The reviews over at Fine Cooking are evenly split between loving it and having total Titanic-level wipeout failure, which is pretty typical of fudge recipes and goes even further towards us renaming the fudge “Olympic Fudge.” Did you know the Titanic has a sister ship that never sank? It even crashed into stuff. No one gets remembered for doing their job well.
by Bonnie Jean Gorder-Hinchey
copied from Fine Cooking verbatim, see original print here
some notes: the times in this recipe are mere advisories – pay more attention to the temperatures than the times. for example, in Gorder-Hinchey’s instructions she notes the fudge will take 1 1/2 hours to cool down to 110° but ours took nearly 3 hours — this can be easily explained by us having a deeper, narrower pot. All of the effort of her recipe is to minimize the possibility of forming crystals, but these are merely techniques for minimizing, not for defeating unequivocally. You must still take great care not to disturb the crystals from the sides of the pot. adding 1 tsp. more salt, 1 C. chopped, toasted nuts and 1 more ounce of chocolate makes for a more adult flavor.

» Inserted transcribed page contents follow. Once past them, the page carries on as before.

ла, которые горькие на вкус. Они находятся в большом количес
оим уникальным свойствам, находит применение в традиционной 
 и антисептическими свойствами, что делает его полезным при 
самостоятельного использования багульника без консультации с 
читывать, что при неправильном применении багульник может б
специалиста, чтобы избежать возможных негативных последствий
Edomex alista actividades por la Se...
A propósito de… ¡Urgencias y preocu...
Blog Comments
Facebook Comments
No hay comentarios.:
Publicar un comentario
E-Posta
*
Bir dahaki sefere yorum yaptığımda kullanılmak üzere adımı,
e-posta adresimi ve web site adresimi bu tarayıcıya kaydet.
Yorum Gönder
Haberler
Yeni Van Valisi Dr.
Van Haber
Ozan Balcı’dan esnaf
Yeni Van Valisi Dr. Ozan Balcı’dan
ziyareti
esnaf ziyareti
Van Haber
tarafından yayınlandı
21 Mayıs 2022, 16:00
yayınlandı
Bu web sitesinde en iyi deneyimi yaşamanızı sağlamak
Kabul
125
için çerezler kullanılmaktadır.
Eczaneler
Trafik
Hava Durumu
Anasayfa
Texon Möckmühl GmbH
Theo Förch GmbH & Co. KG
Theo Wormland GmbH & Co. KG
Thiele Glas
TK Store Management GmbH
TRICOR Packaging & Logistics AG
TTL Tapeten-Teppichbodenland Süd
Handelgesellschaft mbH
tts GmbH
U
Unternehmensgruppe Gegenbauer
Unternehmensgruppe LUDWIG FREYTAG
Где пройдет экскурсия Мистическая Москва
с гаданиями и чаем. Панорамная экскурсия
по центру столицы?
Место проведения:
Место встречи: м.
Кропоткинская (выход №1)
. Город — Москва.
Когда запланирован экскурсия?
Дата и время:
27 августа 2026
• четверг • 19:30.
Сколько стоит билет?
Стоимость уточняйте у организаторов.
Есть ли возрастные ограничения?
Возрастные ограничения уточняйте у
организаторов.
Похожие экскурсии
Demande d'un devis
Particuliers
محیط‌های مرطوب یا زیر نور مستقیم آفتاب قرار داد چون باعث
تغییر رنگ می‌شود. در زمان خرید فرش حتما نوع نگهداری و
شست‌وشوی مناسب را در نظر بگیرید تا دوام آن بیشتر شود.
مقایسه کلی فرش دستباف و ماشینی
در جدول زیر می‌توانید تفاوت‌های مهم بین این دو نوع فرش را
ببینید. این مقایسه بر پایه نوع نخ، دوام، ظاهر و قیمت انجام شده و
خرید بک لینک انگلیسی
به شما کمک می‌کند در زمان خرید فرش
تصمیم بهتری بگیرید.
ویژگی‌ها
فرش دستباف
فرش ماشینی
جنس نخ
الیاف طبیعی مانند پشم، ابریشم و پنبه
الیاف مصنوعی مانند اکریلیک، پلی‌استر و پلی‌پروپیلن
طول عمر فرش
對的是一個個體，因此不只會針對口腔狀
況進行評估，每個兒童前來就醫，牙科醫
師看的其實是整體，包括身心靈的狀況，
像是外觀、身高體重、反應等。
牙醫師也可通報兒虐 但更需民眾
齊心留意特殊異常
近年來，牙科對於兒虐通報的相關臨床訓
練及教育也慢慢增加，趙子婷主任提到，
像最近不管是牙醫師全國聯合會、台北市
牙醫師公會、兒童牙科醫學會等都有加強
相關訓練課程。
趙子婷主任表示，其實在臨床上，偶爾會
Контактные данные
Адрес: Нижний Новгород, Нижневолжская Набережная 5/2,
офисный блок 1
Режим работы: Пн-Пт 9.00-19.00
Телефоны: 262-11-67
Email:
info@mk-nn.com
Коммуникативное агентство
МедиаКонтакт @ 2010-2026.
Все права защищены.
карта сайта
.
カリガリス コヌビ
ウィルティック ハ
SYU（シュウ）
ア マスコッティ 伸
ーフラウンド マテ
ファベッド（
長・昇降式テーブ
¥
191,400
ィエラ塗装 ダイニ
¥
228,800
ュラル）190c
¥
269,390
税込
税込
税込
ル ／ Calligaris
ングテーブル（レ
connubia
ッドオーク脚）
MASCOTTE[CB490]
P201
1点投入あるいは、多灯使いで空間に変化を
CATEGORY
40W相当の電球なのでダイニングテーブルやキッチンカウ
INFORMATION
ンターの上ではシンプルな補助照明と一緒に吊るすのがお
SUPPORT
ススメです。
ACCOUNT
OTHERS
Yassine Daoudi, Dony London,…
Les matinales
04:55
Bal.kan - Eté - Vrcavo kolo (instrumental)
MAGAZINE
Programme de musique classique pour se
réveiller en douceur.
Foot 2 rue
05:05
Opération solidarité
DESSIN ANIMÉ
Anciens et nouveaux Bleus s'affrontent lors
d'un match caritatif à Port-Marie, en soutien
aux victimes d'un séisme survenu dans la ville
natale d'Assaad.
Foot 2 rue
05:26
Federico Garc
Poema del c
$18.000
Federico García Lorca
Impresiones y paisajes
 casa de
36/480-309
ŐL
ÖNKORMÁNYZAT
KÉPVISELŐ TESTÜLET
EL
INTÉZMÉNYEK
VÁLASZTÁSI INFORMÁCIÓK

3 Tbs. cold unsalted butter; more at room temperature for buttering the thermometer and pan
3-3/4 cups granulated sugar
1-1/2 cups heavy cream
4 oz. unsweetened chocolate, coarsely chopped
3 Tbs. light corn syrup
1 tsp. table salt
- Lightly butter the face of a candy thermometer and set aside.
- Put the sugar, cream, chocolate, corn syrup, and salt in a large (4-quart) heavy-duty saucepan and stir with a spoon or heatproof spatula until the ingredients are moistened and combined. Stirring gently and constantly, bring the mixture to a boil over medium heat, 7 to 12 minutes. Cover the saucepan and let the steam clean the sides of the pan for 2 minutes.
- Clip the candy thermometer to the pot, being careful not to let the tip of the thermometer touch the bottom of the pot, or you might get a false reading. Let the mixture boil without stirring until it reaches 236°F to 238°F, 2 to 5 minutes. Take the pan off the heat and add the butter, but do not stir it into the mixture. Set the pan on a rack in a cool part of the kitchen. Don’t disturb the pan in any way until the mixture has cooled to 110°F, 1 to 1-1/2 hours.
- Meanwhile, line the bottom and sides of an 8×8-inch baking pan with foil, leaving a 2-inch overhang on two opposite sides of the pan. Butter the foil. Set the pan aside.
- Remove the thermometer from the fudge mixture. Using a hand mixer, beat the mixture on high speed until it is a few shades lighter in color and thickens enough that the beaters form trails that briefly expose the bottom of the pan as they pass through, 10 to 20 minutes. Pour the thickened fudge into the prepared pan, using a rubber spatula to help nudge it out of the pot. You can scrape the bottom of the pot but not the sides; any crystals that stick to the pot stay in the pot. Smooth the top of the fudge with the spatula. Set the pan on a rack and let the fudge cool completely, about 2 hours. The fudge will be slightly soft the day it’s made but will firm up overnight.
- Turn the fudge out onto a clean cutting board and peel off the foil. Turn the slab of fudge right side up and cut it into 25 equal pieces. The fudge will keep for a week to 10 days stored in an airtight container at room temperature.